Thanks for all the assistance! Going to poke around the Forum, and read topics about my model that's for sure. Now that I know what I have ha.


----------



## Matt-Ariens (Jan 23, 2019)

Tlshawks,

Had to run home for lunch. Found the ID tag and you are correct HS50-67008. Think I'm going to order the Amazon part (prime member), Appreciate the help!

Thanks,
Matt


----------



## Matt-Ariens (Jan 23, 2019)

Not sure why I liked this red one. Hopefully it works! Should be here this weekend.

https://www.amazon.com/MOTOKU-Tecumseh-Rototiller-Minibike-Replaces/dp/B07DZVYT4X/ref=sr_1_1?ie=UTF8&qid=1548358040&sr=8-1&keywords=590473+recoil


----------



## tlshawks (Feb 9, 2018)

You're very welcome. I hope it works out for you. I'm assuming it matches exactly what yours looks like. It's weird, how a search for an HS50 brings up two different looking rope starters. There must be two different versions of the engine. I even used the 67008 in my search. Weird.

Sorry about that  Should have known, that era engines, never seen the type of rope starters without the 4 mounting tabs external of the circular housing.

FYI I bought what appears to be this exact rope starter you ordered for my H70 earlier this spring, just not from your link. Works fine. It was even red.


----------



## Matt-Ariens (Jan 23, 2019)

tlshawks said:


> You're very welcome. I hope it works out for you. I'm assuming it matches exactly what yours looks like. It's weird, how a search for an HS50 brings up two different looking rope starters. There must be two different versions of the engine. I even used the 67008 in my search. Weird.
> 
> Sorry about that  Should have known, that era engines, never seen the type of rope starters without the 4 mounting tabs external of the circular housing.
> 
> FYI I bought what appears to be this exact rope starter you ordered for my H70 earlier this spring, just not from your link. Works fine. It was even red.

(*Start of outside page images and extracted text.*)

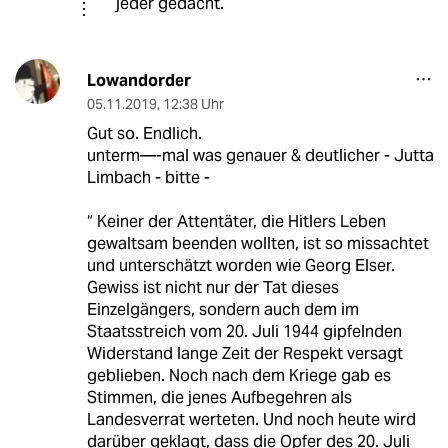
jeder gedacht.
Lowandorder
05.11.2019
,
12:38 Uhr
Gut so. Endlich.
unterm—-mal was genauer & deutlicher - Jutta
Limbach - bitte -
“ Keiner der Attentäter, die Hitlers Leben
gewaltsam beenden wollten, ist so missachtet
und unterschätzt worden wie Georg Elser.
Gewiss ist nicht nur der Tat dieses
Einzelgängers, sondern auch dem im
Staatsstreich vom 20. Juli 1944 gipfelnden
Widerstand lange Zeit der Respekt versagt
geblieben. Noch nach dem Kriege gab es
Stimmen, die jenes Aufbegehren als
Landesverrat werteten. Und noch heute wird
darüber geklagt, dass die Opfer des 20. Juli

No worries at all! It appears to be an exact match when looking at the bolt patterns. Instead of that spring loaded dog piece I see a little notch that hopefully does the trick. May work better than the original if everything lines up. I will definitely reply back on how everything goes. Thanks again!


----------



## tlshawks (Feb 9, 2018)

It's got from the looks of it two dogs on it. Mine only had 1. Still works though.


----------



## Matt-Ariens (Jan 23, 2019)

tlshawks said:


> It's got from the looks of it two dogs on it. Mine only had 1. Still works though.


Good to know. I will follow up with how the install goes. Hopefully I'll have the part in hand tomorrow.


----------



## Matt-Ariens (Jan 23, 2019)

Received the part today and it fits great. Looks to be good quality, and definitely works good. Thanks again for all the help everyone!


----------



## tlshawks (Feb 9, 2018)

Awesome, Matt! Congrats!


----------